Is Genesis the only major creation story that...

gets almost straight to humans? (It begins with God creating the Earth of course, but by Chapter 2 of the 50 chapters it’s already switched to humans as the focus.)

For that matter, is it the only work from a major religion or a living religion that concerns tales from a single family?

The reason I ask is the Enuma Elish, the Popol Vuh, Theogony, etc., all seem to go in far more detail about the divine aspects of Creation. I’m wondering if the Bible is unique in dealing mostly with humans from [almost] the start.

Genesis isn’t the creation story. It contains two creation stories, which make up the first and second chapters. I suppose you could argue that the Flood is part of a “creation story”, too, but certainly things like Abraham and his decendents are more in the “history” category (without making any claims as to the accuracy of the history).
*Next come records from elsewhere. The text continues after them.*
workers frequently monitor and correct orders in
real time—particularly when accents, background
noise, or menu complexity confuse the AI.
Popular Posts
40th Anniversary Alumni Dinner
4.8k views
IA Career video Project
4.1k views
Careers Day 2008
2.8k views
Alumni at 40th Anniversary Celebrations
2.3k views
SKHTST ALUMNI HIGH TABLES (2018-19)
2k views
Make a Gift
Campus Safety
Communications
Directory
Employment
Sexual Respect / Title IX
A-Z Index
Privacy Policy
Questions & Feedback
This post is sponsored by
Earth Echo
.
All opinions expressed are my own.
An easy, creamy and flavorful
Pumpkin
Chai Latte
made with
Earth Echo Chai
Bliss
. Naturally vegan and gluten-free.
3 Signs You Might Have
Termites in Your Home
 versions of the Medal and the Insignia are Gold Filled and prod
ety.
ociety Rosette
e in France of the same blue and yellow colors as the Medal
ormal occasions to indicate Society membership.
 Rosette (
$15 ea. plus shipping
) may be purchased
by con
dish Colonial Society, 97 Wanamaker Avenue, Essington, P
In the first of the Genesis creation stories, humans do indeed show up right at the end, on the sixth day.

Shinto does as well:

http://www.wsu.edu/~dee/ANCJAPAN/CREAT.HTM (Part 3)

Humans are all descended from the gods (the emperor being descended from the favorite, Amaterasu.)

The Mesopotamian legend of Atrahasis gets almost right to humans. But then again, the Genesis narrative steals a lot of material from it.

Dear Sampiro; Chronos is spot-on with his reply.